Jared glanced at his own palm, which was still slightly black from the burns he’d sustained when he’d used the blade to try and kill the creature. Even though he’d simply wrapped his hand around the exsoloup’s as he’d stabbed it—or forced it to stab itself—the part of his flesh that touched the dagger had burned.
When he’d carried it back to me, it hadn’t hurt him. Only in battle does a demon blade burn a wolf. Not even shifting had completely healed him.
“Put her out,” one of the pack yelled, “before she leads the demons to us.”
From the corner of my eye, I saw another wolf walking toward me. She was small and old, but something about her caught my attention. My hackles went up, and I narrowed my eyes, watching her as she drew closer. As another wolf in the gathered crowd voiced a decidedly rude comment about where I should go, the old lady wolf tossed half a cup of water right into my face.
“Burn, demon,” she yelled, cackling.
The crowd gasped and then quieted, waiting to see if I would indeed react to the holy water. I wiped the water out of my eyes, then put my hands on my hips and lifted an eyebrow. “I have to say, guys, I’m feeling just a little unappreciated.”
“Enough of this,” Jared growled. “She’s not a demon. She came here because I hired her to help find the creature killing us. Go home, all of you.”
They dispersed quietly, some of them grumbling, none of them willing to go against the alpha. The two young wolves who’d got in my face earlier were there, but they didn’t even look at me.
It was going to be a hard road ahead, getting the pack to accept me. It dimmed the joy of my coming shift, but it’d be okay. Eventually, after Jared officially welcomed me into the pack, they’d see me as one of them. Maybe.
I didn’t want to think about the fact that Jared had never told me I’d be one of his pack. He’d said only that he’d free my wolf. But Lennon had promised—or warned—that his freeing me would mean I was his. I’d believed her.
Jared might have other ideas. I was not confident enough to ask him. Not yet.

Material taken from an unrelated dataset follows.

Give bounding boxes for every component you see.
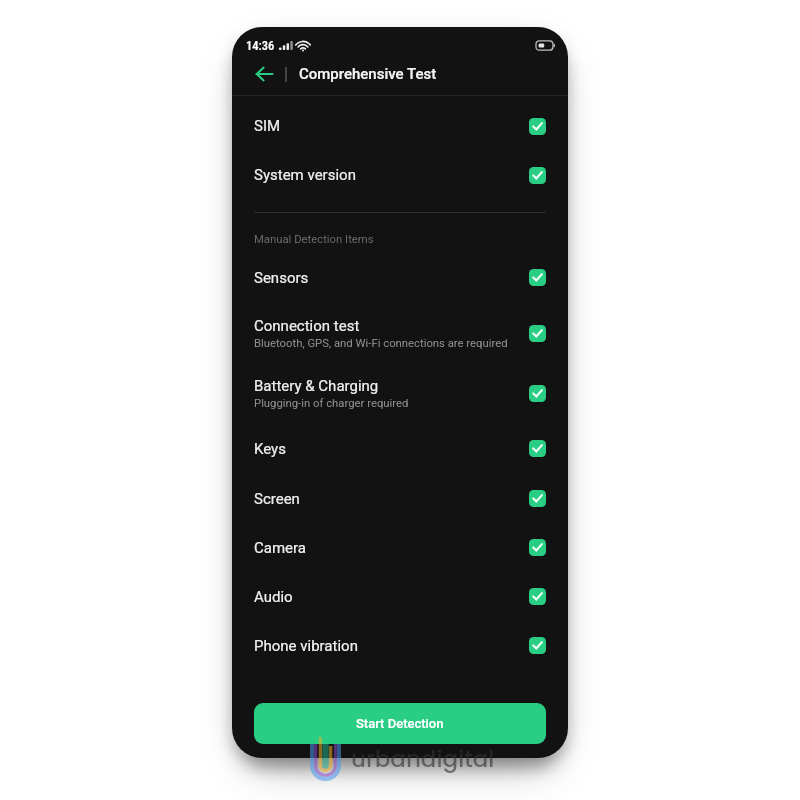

When we’d returned to the pack there was instant chaos as the wolves became aware of our run-in with the killer. They wanted to know what he was, if their alpha was harmed, had the creature escaped, and on and on.

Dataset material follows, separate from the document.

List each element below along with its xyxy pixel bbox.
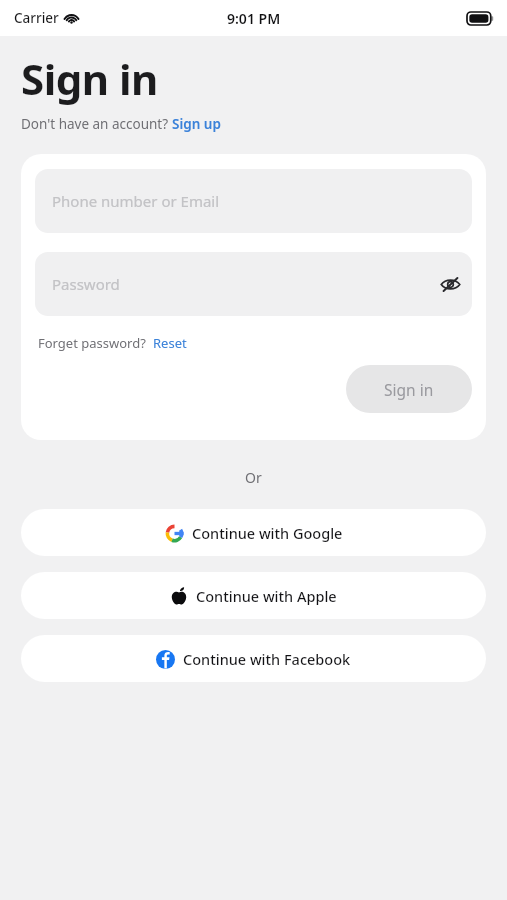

When Jared had approached me, I remembered his words in the woods and cut him off before he could command me to undress and show him my boo boos. My wolf was giddy at the attention from an alpha and the coming possibilities, but my woman brain took over and demanded quite sternly that I calm the hell down before I got myself hurt. I’d learned early to guard my heart—especially from wolves.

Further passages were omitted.